Balla Keir M, Andersen Erik C, Kruglyak Leonid, Troemel Emily R
Division of Biological Sciences, Section of Cell and Developmental Biology, University of California, San Diego, La Jolla, California, United States of America.
Department of Molecular Biosciences, Northwestern University, Evanston, Illinois, United States of America.
PLoS Pathog. 2015 Feb 13;11(2):e1004583. doi: 10.1371/journal.ppat.1004583. eCollection 2015 Feb.

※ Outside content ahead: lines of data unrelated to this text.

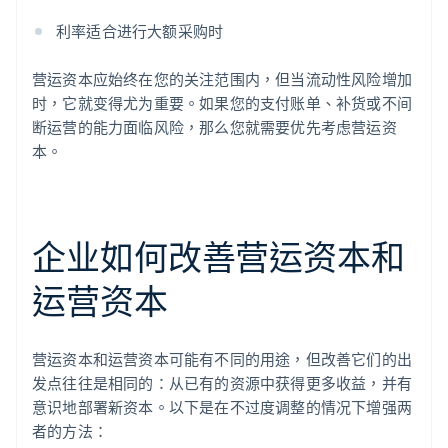
利率适合进行大额采购时
营运资本应始终在您的关注范围内，但当流动性风险增加
时，它就变得尤为重要。如果您的支付账单、补货或不间
断运营的能力面临风险，那么您就需要优先考虑营运资
本。
企业如何改善营运资本和
运营资本
营运资本和运营资本可能有不同的用途，但改善它们的出
发点往往是相同的：从已有的资源中获得更多收益，并有
意识地部署新资本。以下是在不过度调整的情况下增强两
者的方法：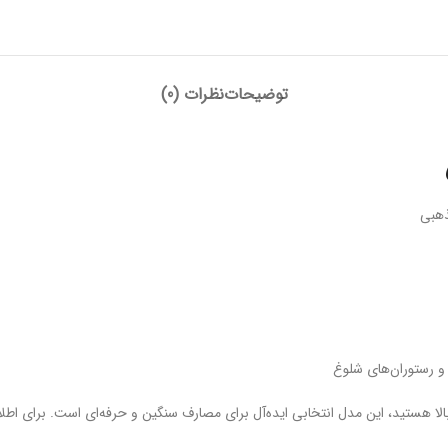
توضیحات
نظرات (0)
ذهبی
و رستوران‌های شلوغ
لا هستید، این مدل انتخابی ایده‌آل برای مصارف سنگین و حرفه‌ای است. برای اطلا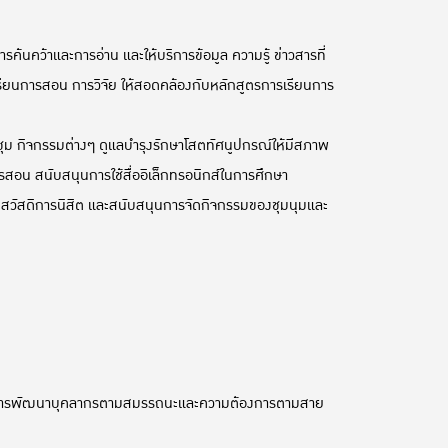
นคว้าและการอ่าน และให้บริการข้อมูล ความรู้ ข่าวสารที่
ารเรียนการสอน การวิจัย ให้สอดคล้องกับหลักสูตรการเรียนการ
ชุม กิจกรรมต่างๆ ดูแลบำรุงรักษาโสตทัศนูปกรณ์ให้มีสภาพ
รสอน สนับสนุนการใช้สื่ออิเล็กทรอนิกส์ในการศึกษา
นสวัสดิการนิสิต และสนับสนุนการจัดกิจกรรมของชุมนุมและ
ั้งการพัฒนาบุคลากรตามสมรรถนะและความต้องการตามสาย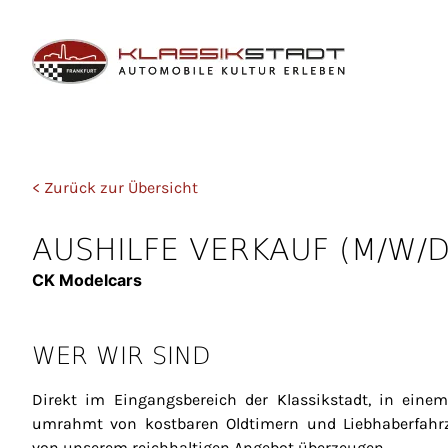
< Zurück zur Übersicht
AUSHILFE VERKAUF (M/W/D
CK Modelcars
WER WIR SIND
Direkt im Eingangsbereich der Klassikstadt, in eine
umrahmt von kostbaren Oldtimern und Liebhaberfahr
von unserem reichhaltigen Angebot überzeugen.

Microbial pathogens impose selective pressures on their hosts, and combatting these pathogens is fundamental to the propagation of a species. Innate immunity is an ancient system that provides the foundation for pathogen resistance, with epithelial cells in humans increasingly appreciated to play key roles in innate defense. Here, we show that the nematode C. elegans displays genetic variation in epithelial immunity against intestinal infection by its natural pathogen, Nematocida parisii. This pathogen belongs to the microsporidia phylum, which comprises a large phylum of over 1400 species of fungal-related parasites that can infect all animals, including humans, but are poorly understood. Strikingly, we find that a wild C. elegans strain from Hawaii is able to clear intracellular infection by N. parisii, with this ability restricted to young larval animals. Notably, infection of older larvae does not impair progeny production, while infection of younger larvae does. The early-life immunity of Hawaiian larvae enables them to produce more progeny later in life, providing a selective advantage in a laboratory setting--in the presence of parasite it is able to out-compete a susceptible strain in just a few generations. We show that enhanced immunity is dominant to susceptibility, and we use quantitative trait locus mapping to identify four genomic loci associated with resistance. Furthermore, we generate near-isogenic strains to directly demonstrate that two of these loci influence resistance. Thus, our findings show that early-life immunity of C. elegans against microsporidia is a complex trait that enables the host to produce more progeny later in life, likely improving its evolutionary success.
微生物病原体对其宿主施加选择压力,而对抗这些病原体是物种繁衍的基础。先天免疫是一个古老的系统,为病原体抗性提供了基础,人们越来越认识到人类上皮细胞在先天防御中发挥着关键作用。在这里,我们表明秀丽隐杆线虫在针对其天然病原体巴黎嗜线虫(Nematocida parisii)引起的肠道感染的上皮免疫中表现出遗传变异。这种病原体属于微孢子虫门,该门包含一个由1400多种与真菌相关的寄生虫组成的大类,这些寄生虫可以感染包括人类在内的所有动物,但人们对它们了解甚少。令人惊讶的是,我们发现来自夏威夷的野生秀丽隐杆线虫菌株能够清除巴黎嗜线虫的细胞内感染,这种能力仅限于幼虫期的动物。值得注意的是,感染大龄幼虫不会影响后代的产生,而感染小龄幼虫则会。夏威夷幼虫的早期免疫使它们能够在生命后期产生更多后代,在实验室环境中提供了一种选择优势——在有寄生虫的情况下,它能够在几代内胜过易感菌株。我们表明增强的免疫力对易感性具有显性作用,并且我们使用数量性状位点定位来鉴定与抗性相关的四个基因组位点。此外,我们生成了近等基因系,以直接证明其中两个位点影响抗性。因此,我们的研究结果表明,秀丽隐杆线虫对微孢子虫的早期免疫是一种复杂的性状,使宿主能够在生命后期产生更多后代,可能提高其进化成功率。